• **Assignment**: Set each entry down verbatim, omitting images.

• **Extracted entries**:
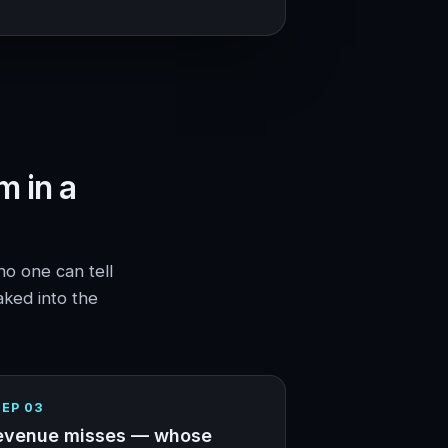
m in a
no one can tell
aked into the
EP 03
evenue misses — whose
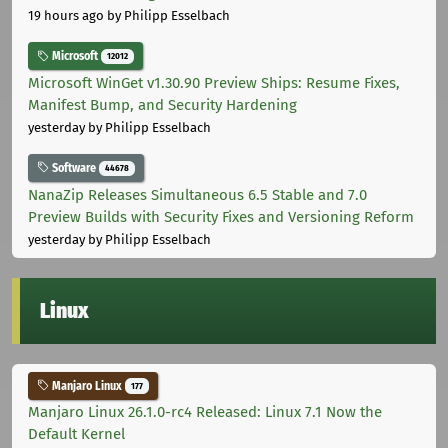
19 hours ago
by Philipp Esselbach
Microsoft
12012
Microsoft WinGet v1.30.90 Preview Ships: Resume Fixes,
Manifest Bump, and Security Hardening
yesterday
by Philipp Esselbach
Software
44678
NanaZip Releases Simultaneous 6.5 Stable and 7.0
Preview Builds with Security Fixes and Versioning Reform
yesterday
by Philipp Esselbach
Linux
Manjaro Linux
177
Manjaro Linux 26.1.0-rc4 Released: Linux 7.1 Now the
Default Kernel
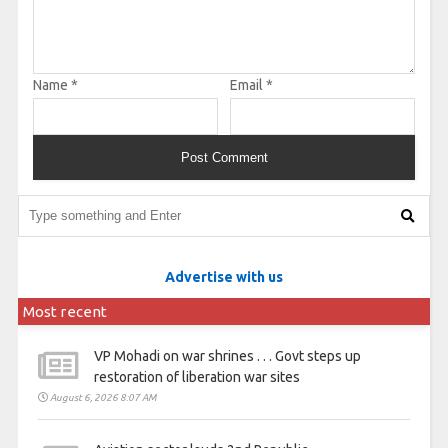
Name
*
Email
*
Advertise with us
Most recent
VP Mohadi on war shrines . . . Govt steps up
restoration of liberation war sites
August 6, 2026 8:07 AM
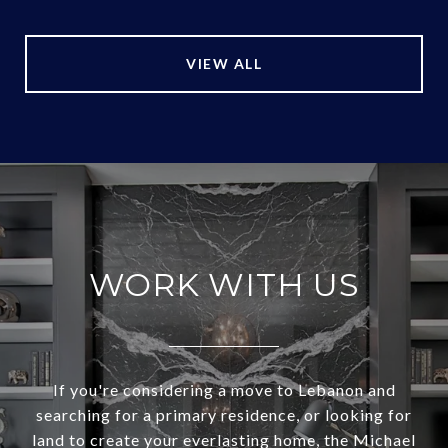
VIEW ALL
WORK WITH US
If you're considering a move to Lebanon and
searching for a primary residence, or looking for
land to create your everlasting home, the Michael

• **Solution to this task**:
m in a
no one can tell
aked into the
EP 03
evenue misses — whose
19 hours ago
by Philipp Esselbach
Microsoft
12012
Microsoft WinGet v1.30.90 Preview Ships: Resume Fixes,
Manifest Bump, and Security Hardening
yesterday
by Philipp Esselbach
Software
44678
NanaZip Releases Simultaneous 6.5 Stable and 7.0
Preview Builds with Security Fixes and Versioning Reform
yesterday
by Philipp Esselbach
Linux
Manjaro Linux
177
Manjaro Linux 26.1.0-rc4 Released: Linux 7.1 Now the
Default Kernel
Name
*
Email
*
Advertise with us
Most recent
VP Mohadi on war shrines . . . Govt steps up
restoration of liberation war sites
August 6, 2026 8:07 AM
VIEW ALL
WORK WITH US
If you're considering a move to Lebanon and
searching for a primary residence, or looking for
land to create your everlasting home, the Michael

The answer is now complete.